• Description of the task:
Copy the records word for word. Pictures do not go in.

Collected data

# # # # # # #

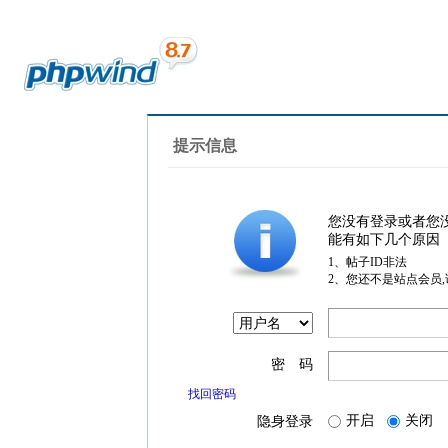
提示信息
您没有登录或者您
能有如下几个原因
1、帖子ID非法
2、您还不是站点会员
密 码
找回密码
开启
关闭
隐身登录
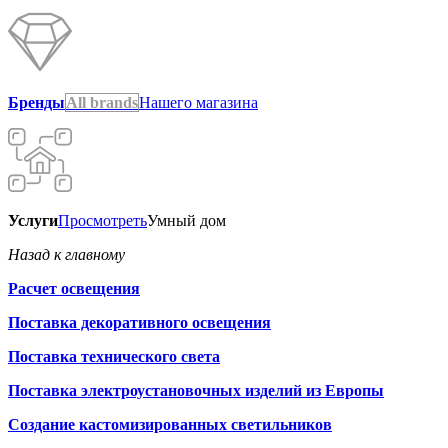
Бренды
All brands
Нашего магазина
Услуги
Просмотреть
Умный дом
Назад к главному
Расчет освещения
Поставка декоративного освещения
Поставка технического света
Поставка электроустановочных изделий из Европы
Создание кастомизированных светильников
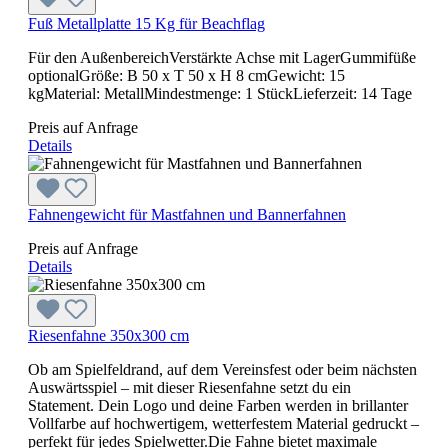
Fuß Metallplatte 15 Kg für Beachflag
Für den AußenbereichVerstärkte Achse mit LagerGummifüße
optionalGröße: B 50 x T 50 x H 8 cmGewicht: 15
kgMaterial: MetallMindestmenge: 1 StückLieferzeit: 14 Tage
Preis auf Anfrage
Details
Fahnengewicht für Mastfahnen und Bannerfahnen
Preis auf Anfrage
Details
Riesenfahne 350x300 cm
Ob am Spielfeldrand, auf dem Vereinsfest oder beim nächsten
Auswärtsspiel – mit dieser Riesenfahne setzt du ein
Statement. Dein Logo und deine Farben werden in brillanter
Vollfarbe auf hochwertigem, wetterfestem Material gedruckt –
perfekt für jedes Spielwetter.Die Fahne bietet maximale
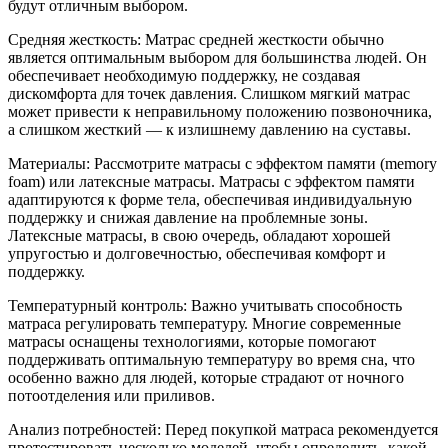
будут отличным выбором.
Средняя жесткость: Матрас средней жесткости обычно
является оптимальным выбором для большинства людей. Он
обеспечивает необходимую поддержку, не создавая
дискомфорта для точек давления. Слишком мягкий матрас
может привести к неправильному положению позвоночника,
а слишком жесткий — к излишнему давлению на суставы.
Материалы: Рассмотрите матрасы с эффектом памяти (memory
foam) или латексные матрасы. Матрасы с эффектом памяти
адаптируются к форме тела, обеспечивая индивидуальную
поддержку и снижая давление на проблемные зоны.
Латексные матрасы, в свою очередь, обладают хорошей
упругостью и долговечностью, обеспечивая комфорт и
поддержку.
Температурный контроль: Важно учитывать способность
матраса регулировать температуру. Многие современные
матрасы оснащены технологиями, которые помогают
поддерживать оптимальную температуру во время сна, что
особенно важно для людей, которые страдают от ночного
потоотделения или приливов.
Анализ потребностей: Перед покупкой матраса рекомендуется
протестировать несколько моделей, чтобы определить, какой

# # # # # # #

• Output of the exercise:
提示信息
您没有登录或者您
能有如下几个原因
1、帖子ID非法
2、您还不是站点会员
密 码
找回密码
开启
关闭
隐身登录
Бренды
All brands
Нашего магазина
Услуги
Просмотреть
Умный дом
Назад к главному
Расчет освещения
Поставка декоративного освещения
Поставка технического света
Поставка электроустановочных изделий из Европы
Создание кастомизированных светильников
Fuß Metallplatte 15 Kg für Beachflag
Für den AußenbereichVerstärkte Achse mit LagerGummifüße
optionalGröße: B 50 x T 50 x H 8 cmGewicht: 15
kgMaterial: MetallMindestmenge: 1 StückLieferzeit: 14 Tage
Preis auf Anfrage
Details
Fahnengewicht für Mastfahnen und Bannerfahnen
Preis auf Anfrage
Details
Riesenfahne 350x300 cm
Ob am Spielfeldrand, auf dem Vereinsfest oder beim nächsten
Auswärtsspiel – mit dieser Riesenfahne setzt du ein
Statement. Dein Logo und deine Farben werden in brillanter
Vollfarbe auf hochwertigem, wetterfestem Material gedruckt –
perfekt für jedes Spielwetter.Die Fahne bietet maximale
будут отличным выбором.
Средняя жесткость: Матрас средней жесткости обычно
является оптимальным выбором для большинства людей. Он
обеспечивает необходимую поддержку, не создавая
дискомфорта для точек давления. Слишком мягкий матрас
может привести к неправильному положению позвоночника,
а слишком жесткий — к излишнему давлению на суставы.
Материалы: Рассмотрите матрасы с эффектом памяти (memory
foam) или латексные матрасы. Матрасы с эффектом памяти
адаптируются к форме тела, обеспечивая индивидуальную
поддержку и снижая давление на проблемные зоны.
Латексные матрасы, в свою очередь, обладают хорошей
упругостью и долговечностью, обеспечивая комфорт и
поддержку.
Температурный контроль: Важно учитывать способность
матраса регулировать температуру. Многие современные
матрасы оснащены технологиями, которые помогают
поддерживать оптимальную температуру во время сна, что
особенно важно для людей, которые страдают от ночного
потоотделения или приливов.
Анализ потребностей: Перед покупкой матраса рекомендуется
протестировать несколько моделей, чтобы определить, какой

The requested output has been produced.